My aunt is a great instigator of the arguments in that she will always tell Gran that the little boys don't exist, there are no men in the living room at night, these men don't eat her bread, etc. This tends to make Gran much more agitated & angry, she casts filthy looks around the room & accuses us all of making it all up in order that we can get her out of the house & get the money from it.


Hi Gill

You must be having a terrible time, trying to cope with your gran without much help from SS.

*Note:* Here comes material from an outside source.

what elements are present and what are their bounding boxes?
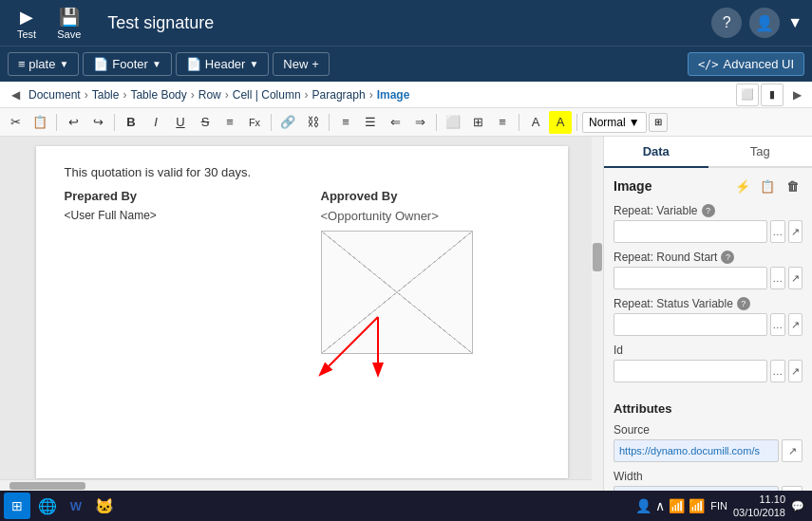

I've no personal experience of hallucinations, but I do know that arguing does not help. If your gran says she saw two little boys, she believes she saw them. The only thing you can do is go along with it, and try to persuade her that they have now gone home.

The exception to this is when she accuses people of stealing, and if you can't persuade her it isn't true, you'll have to talk to the person concerned, and explain.

Your aunt certainly isn't helping the situation. Arguing will certainly make your gran more agitated. Does your aunt not acept that your gran has AD? Maybe she's just trying to make her 'normal' again!

If you've tried talking to your aunt, I don't know what else to suggest. Is there another relative she might listen to?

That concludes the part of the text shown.